Pulumi is an open-source Infrastructure as a Code (IaC) tool that allows developers to define and manage infrastructure using their favorite programming languages, such as TypeScript, JavaScript, Python, Go, or C#.
By using Pulumi to create AWS Lambda, Docker, and API Gateway services, developers can leverage their existing knowledge to build and deploy a highly scalable serverless solution that can handle traffic without needing additional infrastructure-creating tools.
Serverless computing allows developers to manage and run application code without the need to provision or manage servers.

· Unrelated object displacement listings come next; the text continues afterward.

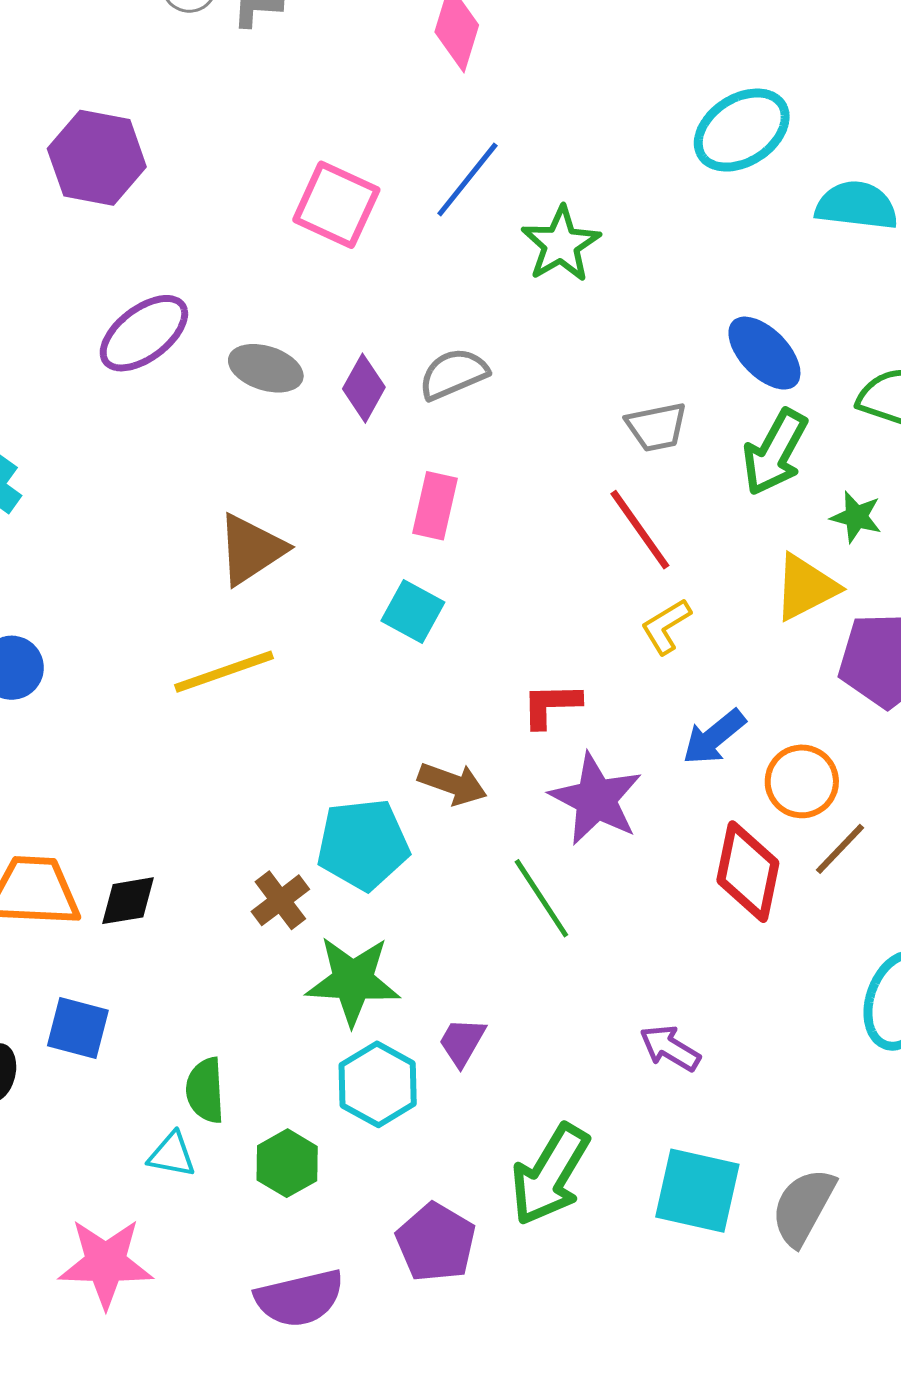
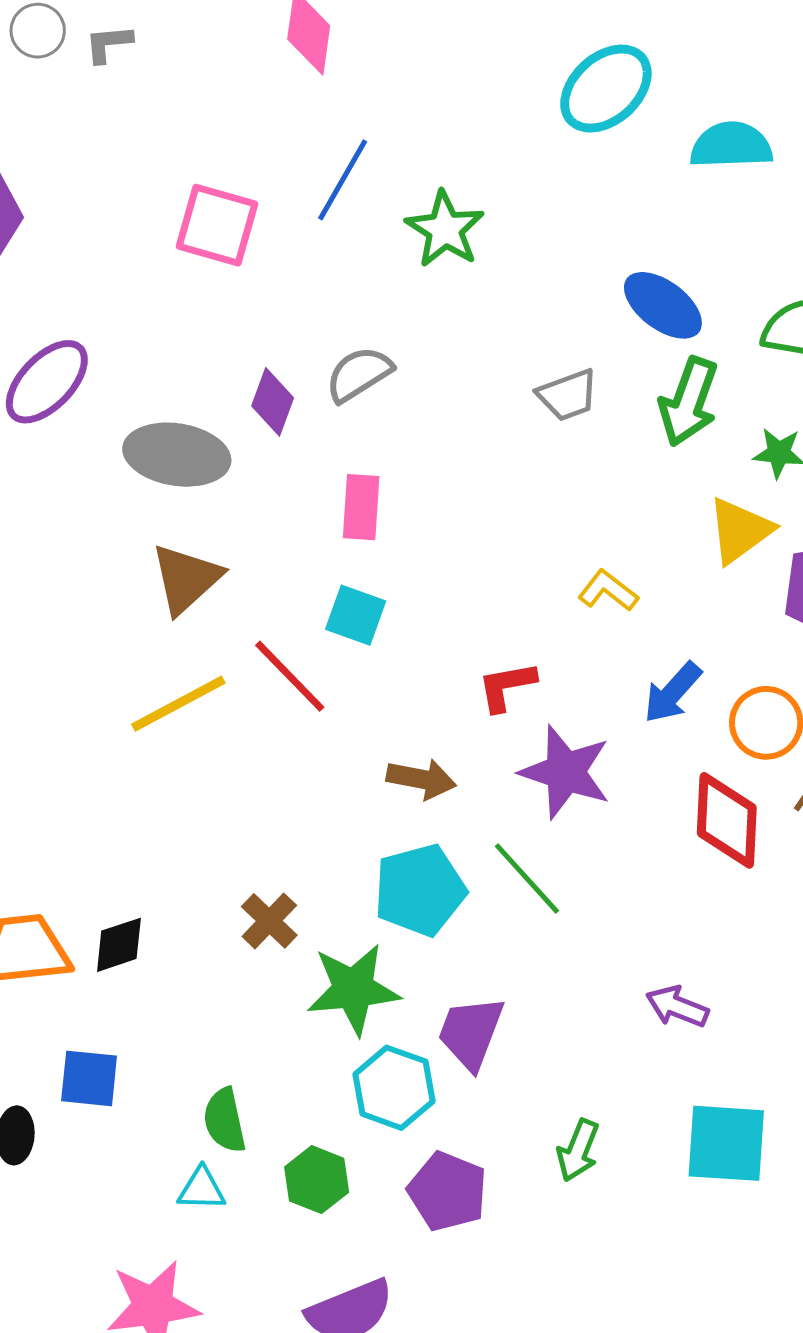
gray ellipse: (266, 368) -> (177, 455), moved, size x1.4
red line: (640, 530) -> (290, 676), moved
yellow L-shape: (666, 626) -> (608, 591), turned 78
cyan pentagon: (363, 844) -> (420, 890), moved
purple trapezoid: (462, 1042) -> (471, 1033), size x1.5
green arrow: (550, 1175) -> (578, 1150), size x0.6
purple pentagon: (436, 1242) -> (448, 1191), moved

By using this model, developers can focus mainly on their application code without worrying about the underlying infrastructure.

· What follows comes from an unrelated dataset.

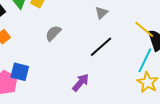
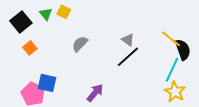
gray triangle: (101, 13) -> (128, 40), moved, turned -40
purple arrow: (81, 83) -> (95, 93), moved

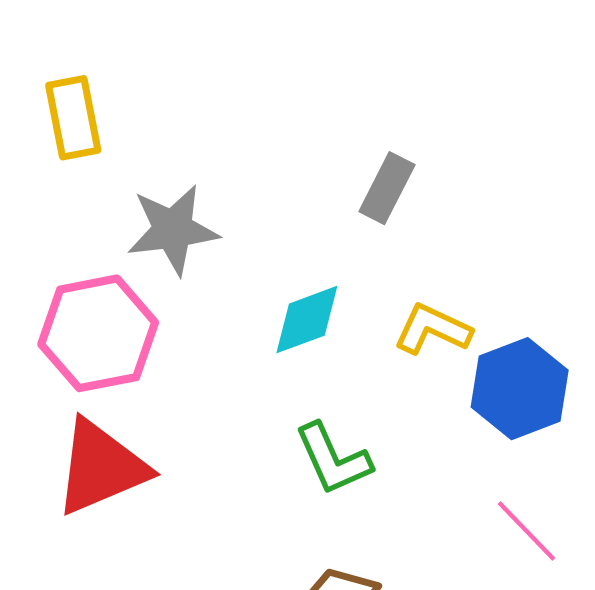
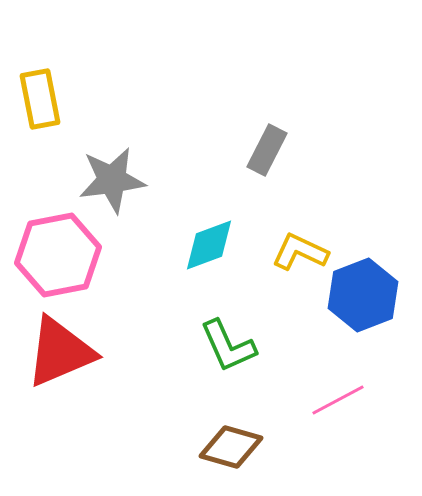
pink line: (527, 531) -> (338, 400), moved, turned -74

AWS API Gateway is a fully managed service that helps developers secure APIs. It also handles rate limiting, routing and scaling API requests. AWS Lambda is a serverless computing service that allows developers to run code without the need to provision or manage servers.
Project Overview
The todo app will have the following features:
- Create a Todo: This action will add a todo list.
- Read a Todo: This action will read a todo list.

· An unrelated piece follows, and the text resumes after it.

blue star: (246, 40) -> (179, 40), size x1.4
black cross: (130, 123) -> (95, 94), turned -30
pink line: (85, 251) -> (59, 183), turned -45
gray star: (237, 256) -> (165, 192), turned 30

- Update Todo: This action will update a todo list.
- Delete Todo: This action will delete a todo list.
Now that you know what the project will do, follow this step-by-step guide on using Python to create a serverless todo application using Docker, API Gateway, AWS Lambda, Pulumi and Python.
Get Started
To begin, ensure you have done the following on your development machine.
- Install the Pulumi command-line interface (CLI)
- Install Python 3.7 or later.
- Install the AWS CLI.
- If you don’t already have an AWS account, set one up.
- Configure the AWS CLI with your credentials to manage your AWS services.
Step 1: Install Pulumi
First, ensure you have Pulumi installed in your development environment. Pulumi can be installed on Linux, macOS or Windows:
- On Linux:
curl -fsSL https://get.pulumi.com | sh - On macOS (using Brew):
brew install pulumi/tap/pulumi - On Windows: Download and run the Pulumi installer (or try one of the other methods on that page).
Step 2: Set Up Your Environment
Next, set up your environment and install the Python dependencies if necessary. Follow the steps for instructions on how to set up your environment.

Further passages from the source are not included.